Henry Woudhuysen is Rector of Lincoln College (Oxford), where he was formerly a Junior Research Fellow for three years. He also taught at University College London where he later served as Dean of the Faculty of Arts and Humanities. Prof Woudhuysen was elected a Fellow of the British Academy in 2010. He was a General Editor of the third series of the Arden Shakespeare and edited Love’s Labour’s Lost (1998) and Shakespeare’s Poems (2007). He is also the co-general editor of The Oxford Companion to the Book and of The Oxford Companion to the Book (2010). He has been closely involved in Digital Humanities projects, including the Catalogue of English Literary Manuscripts 1450-1700 and Electronic Enlightenment. Prof Woudhuysen also gave the Lyell Lectures in Oxford in 2014.


Lukas Erne is Professor of English Literature at the University of Geneva in Switzerland. He holds degrees from the universities of Lausanne, Geneva, and Oxford. He has taught at Lady Margaret Hall, Oxford, at the University of Neuchâtel and, as Visiting Professor at Yale University. He is the author of numerous books on Renaissance Literature including Shakespeare as Literary Dramatist (2003; 2nd edn 2013), Shakespeare and the Book Trade(2013) and Shakespeare’s Modern Collaborators (2008). He has edited The First Quarto of Romeo and Juliet (2007), and, with Kareen Seidler, Early Modern German Shakespeare: ‘Hamlet’ and ‘Romeo and Juliet’: ‘Der Bestrafte Brudermord’ and ‘Romio und Julieta’ in Translation (2020). He is the editor, with M. J. Kidnie, of Textual Performances: The Modern Reproduction of Shakespeare’s Drama (2004) and of The Arden Research Handbook to Shakespeare and Textual Studies (forthcoming). He gave the Lyell Lectures at Oxford in 2012.
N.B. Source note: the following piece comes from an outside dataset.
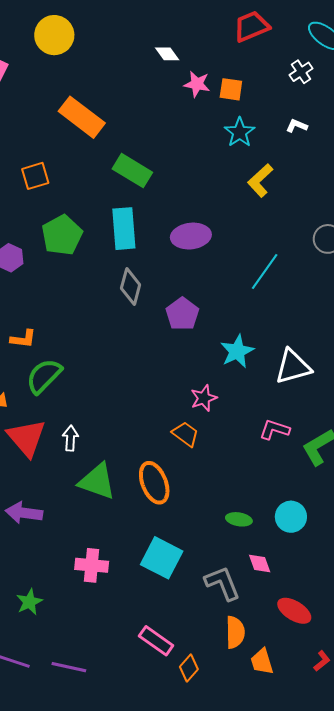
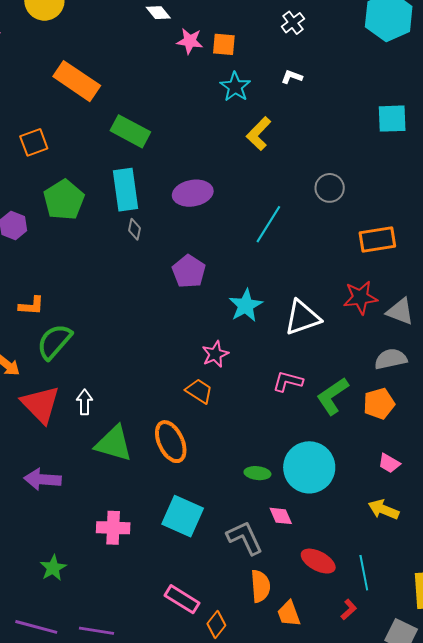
gray diamond: (131, 287) -> (135, 229), moved, size x0.6
cyan circle: (291, 517) -> (309, 467), size x1.6

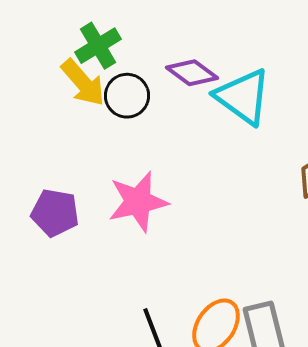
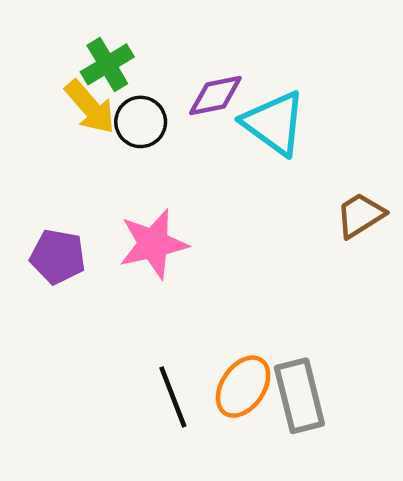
purple diamond: (192, 73) -> (215, 96), turned -48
Eirian Yem is a DPhil candidate in English Literature. Her research interests include the Victorian novel, the history of reading, quotation and paratext. Her thesis “Epigraphic Form: from Ann Radcliffe to George Eliot” charts the evolution of the chapter epigraph, and the ways in which both the epigraph and its intended function have evolved over time. Eirian completed her Masters at the University of Oxford and, prior to this, her Bachelors degree at New York University, where she was awarded the Bouton Memorial Award for Research in English and American Literature. Her forthcoming article in 19: Interdisciplinary Studies in the Long Nineteenth Century is titled ‘An Inordinate Number of Words: Epigraphs in Daniel Deronda’.